■ SUPPLIED MATERIAL
::::::
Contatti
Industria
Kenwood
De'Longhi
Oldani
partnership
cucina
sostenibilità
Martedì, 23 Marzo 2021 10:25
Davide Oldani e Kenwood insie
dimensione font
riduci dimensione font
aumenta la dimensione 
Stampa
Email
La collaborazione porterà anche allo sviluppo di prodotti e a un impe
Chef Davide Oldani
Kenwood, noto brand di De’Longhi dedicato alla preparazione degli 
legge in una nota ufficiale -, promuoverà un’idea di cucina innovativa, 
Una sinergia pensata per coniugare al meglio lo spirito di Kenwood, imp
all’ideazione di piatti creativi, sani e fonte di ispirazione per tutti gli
::::::
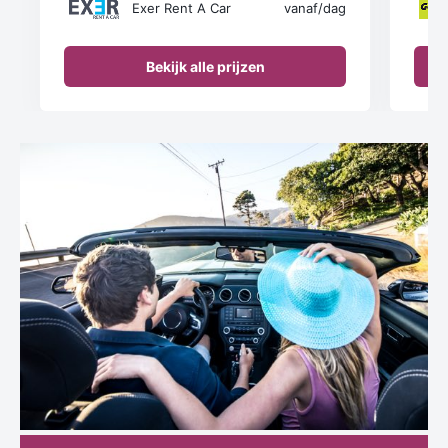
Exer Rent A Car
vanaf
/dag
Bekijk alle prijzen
::::::
■ WHAT YOU WILL DO
Within the records, filter for lines that contain the word "Davide" and show each one.

■ RESULT
Davide Oldani e Kenwood insie
Chef Davide Oldani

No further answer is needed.